By Gavin Mortimer
AN OSCAR for James Hart, but this one came with no tears, tantrum or tedious acceptance speech. The Oscar given to the 22-year-old Grenoble scrum-half was from Midi Olympique, the French rugby newspaper voting him his Player of the Week in the last round of the Top 14 before the tournament took a European break.
It was an accolade well merited. Hart scored 16 points for Grenoble in their 22-20 defeat of Racing Métro, a victory all the more astonishing as the mountain men won away in Paris. No one was happier for the Irish-born Hart than Bernard Jackman, the Grenoble defence coach, whose association with the scrum-half goes back a decade to Clontarf.

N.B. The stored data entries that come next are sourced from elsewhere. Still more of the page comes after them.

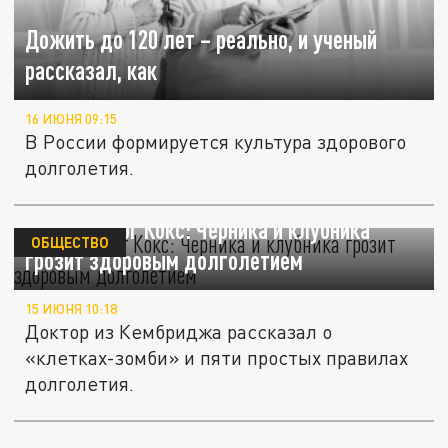
Дожить до 120 лет – реально, и ученый
рассказал, как
16 ИЮНЯ 09:15
В России формируется культура здорового
долголетия.
Нейробиолог Кокс: Черника и клубника
ОБЩЕСТВО
грозит здоровым долголетием
15 ИЮНЯ 10:18
Доктор из Кембриджа рассказал о
«клетках-зомби» и пяти простых правилах
долголетия.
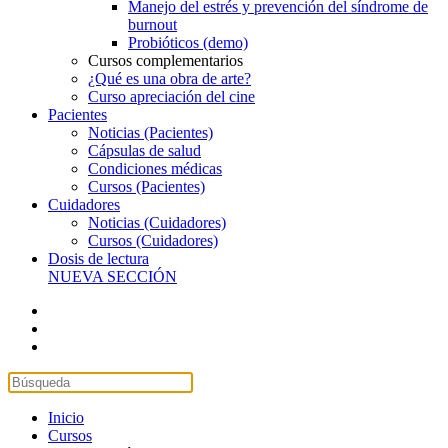
Manejo del estrés y prevención del síndrome de
burnout
Probióticos (demo)
Cursos complementarios
¿Qué es una obra de arte?
Curso apreciación del cine
Pacientes
Noticias (Pacientes)
Cápsulas de salud
Condiciones médicas
Cursos (Pacientes)
Cuidadores
Noticias (Cuidadores)
Cursos (Cuidadores)
Dosis de lectura
NUEVA SECCIÓN
Inicio
Cursos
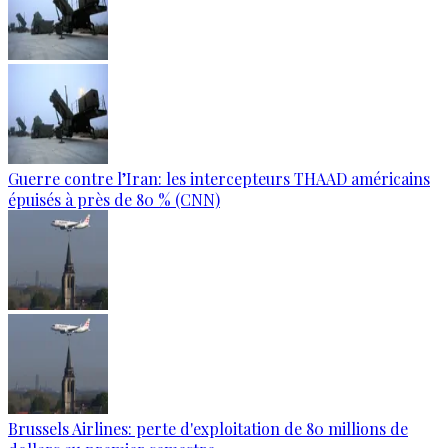
Guerre contre l’Iran: les intercepteurs THAAD américains
épuisés à près de 80 % (CNN)
Brussels Airlines: perte d'exploitation de 80 millions de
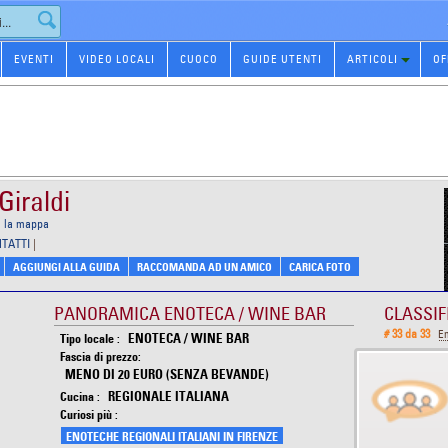
EVENTI
VIDEO LOCALI
CUOCO
GUIDE UTENTI
ARTICOLI
OF
Giraldi
i la mappa
NTATTI
|
AGGIUNGI ALLA GUIDA
RACCOMANDA AD UN AMICO
CARICA FOTO
PANORAMICA ENOTECA / WINE BAR
CLASSIF
# 33 da 33
E
ENOTECA / WINE BAR
Tipo locale :
Fascia di prezzo:
MENO DI 20 EURO (SENZA BEVANDE)
REGIONALE ITALIANA
Cucina :
Curiosi più :
ENOTECHE REGIONALI ITALIANI IN FIRENZE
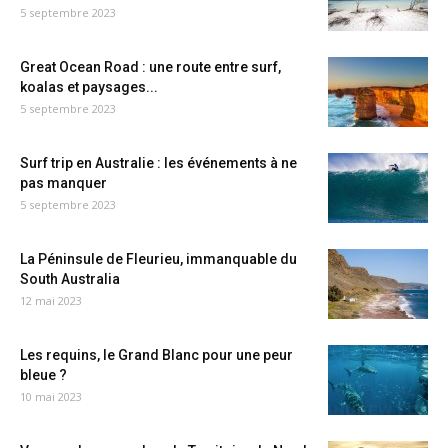
5 septembre 2023
Great Ocean Road : une route entre surf,
koalas et paysages...
5 septembre 2023
Surf trip en Australie : les événements à ne
pas manquer
5 septembre 2023
La Péninsule de Fleurieu, immanquable du
South Australia
12 mai 2023
Les requins, le Grand Blanc pour une peur
bleue ?
10 mai 2023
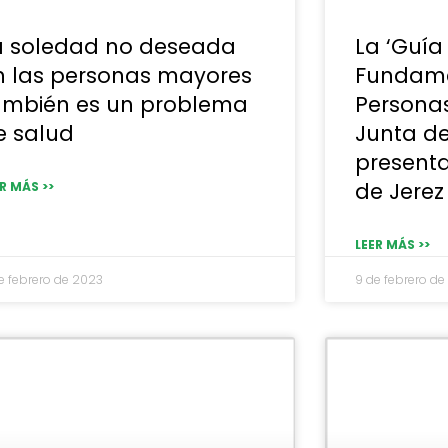
a soledad no deseada
La ‘Guía
n las personas mayores
Fundame
ambién es un problema
Personas
e salud
Junta d
present
de Jerez
R MÁS >>
LEER MÁS >>
e febrero de 2023
9 de febrero d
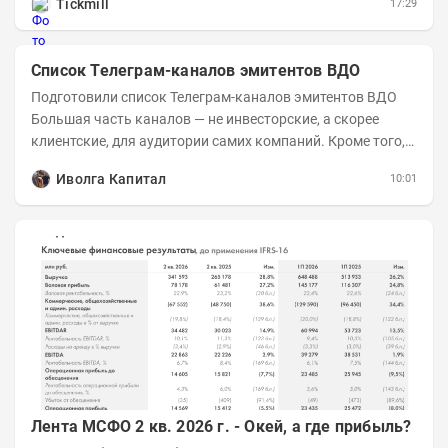
Tickmill
17:29
Список Телеграм-каналов эмитентов ВДО
Подготовили список Телеграм-каналов эмитентов ВДО
Большая часть каналов — не инвесторские, а скорее
клиентские, для аудитории самих компаний. Кроме того,
каналы сильно различаются по...
Иволга Капитал
10:01
Лента МСФО 2 кв. 2026 г. - Окей, а где прибыль?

“In all the years I’ve been involved in rugby I’ve never seen anyone work as hard as James does,” says Jackman, the former Connacht, Leinster and Ireland hooker. “I remember seeing him with a bag of balls when he was about 13, practising, practising. A lot of people thought he was crazy, just chasing a forlorn dream, but that work ethic has got him where he is today.”
Hart is a driven individual, a man who trains meticulously, doesn’t drink and, according to Jackman, has about every Jonny Wilkinson training manual going. A psychologist might speculate that Hart’s inner tougher comes from the loss of his father when he was on the cusp of adolescence, a shattering experience from which he emerged all the stronger.

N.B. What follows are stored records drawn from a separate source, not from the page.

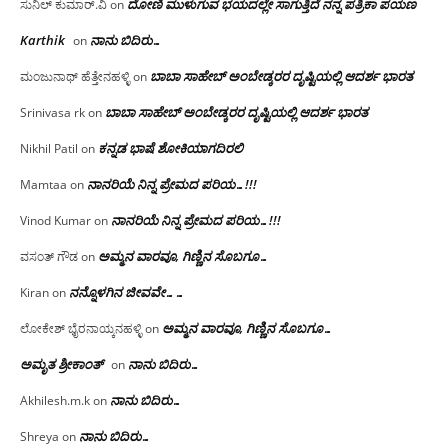
ದೋಣಿ ಮುಳುಗುವ ಭಯದಲ್ಲೇ ಸಾಗುತ್ತಿದೆ ನನ್ನ ಪತ್ರಿಕಾ ಪಯಣ
ಸುನಿಲ್ ಕುಮಾರ್.ವಿ
on
Karthik
ನಾನು ಬಿದಿರು…
on
ಬಾಬಾ ಸಾಹೇಬ್ ಅಂಬೇಡ್ಕರರ ದೃಷ್ಟಿಯಲ್ಲಿ ಆದರ್ಶ ಭಾರತ
ಮಂಜುನಾಥ್ ಹೆತ್ತೇನಹಳ್ಳಿ
on
ಬಾಬಾ ಸಾಹೇಬ್ ಅಂಬೇಡ್ಕರರ ದೃಷ್ಟಿಯಲ್ಲಿ ಆದರ್ಶ ಭಾರತ
Srinivasa rk
on
ಕನ್ನಡ ಭಾಷೆ ಶೋಕಿಯಾಗದಿರಲಿ
Nikhil Patil
on
ನಾನರಿಯೆ ನಿನ್ನ ಪ್ರೇಮದ ಪರಿಯ…!!!
Mamtaa
on
ನಾನರಿಯೆ ನಿನ್ನ ಪ್ರೇಮದ ಪರಿಯ…!!!
Vinod Kumar
on
ಅಮ್ಮನ ವಾರವೂ, ಗಿಣ್ಣಿನ ಸೊಬಗೂ…
ವಸಂತ್ ಗೌಡ
on
ನನ್ನೊಳಗಿನ ಜೀವವೇ……
Kiran
on
ಅಮ್ಮನ ವಾರವೂ, ಗಿಣ್ಣಿನ ಸೊಬಗೂ…
ಲೋಕೇಶ್ ಭೈರನಾಯ್ಕನಹಳ್ಳಿ
on
ಅಮೃತ ಶ್ರೀಕಾಂತ್
ನಾನು ಬಿದಿರು…
on
ನಾನು ಬಿದಿರು…
Akhilesh.m.k
on
ನಾನು ಬಿದಿರು…
Shreya
on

Hart’s father was a proud Irishman, his mother, Patricia, is a proud Frenchwoman from Toulouse, and a tough one at that. “I have such huge respect for my mum,” says Hart. “When my dad passed away she went back to work to the look after the three of us (Hart has two sisters). And I was pretty hard to handle as a kid but she did a great job. It was she who taught me that in life if you want something, you must go and get it.”
So that’s what Hart did with his rugby. Though he had a stint with Leinster Under 20s, that was about as good as it got in Ireland. So he returned to Clontarf and eventually got a call from Jackman inviting him to the Grenoble youth academy. Why not? thought Hart. He could speak the language, he knew the culture and so off he went. “The whole French approach is different,” explains Hart, who came off the bench in Grenoble’s Amlin cup defeat to Bayonne last week. “People are emotional. They scream and shout before a game and that can be a shock if you’re not used to it. But I know how the French react and that’s been a great help.”
Like many French scrum-halves, Hart has played a bit at 10, but Jackman says his game is very much in the Irish style, despite the fact he’s a goal-kicking No 9. “He’s more game management-orientated. His natural instinct is tactical.”
Hart agrees but adds that his style is evolving at Grenoble. “In Ireland I was more of a passing nine but I’m taking it on more in France, helped by the fact my speed and vision have really come on at Grenoble.”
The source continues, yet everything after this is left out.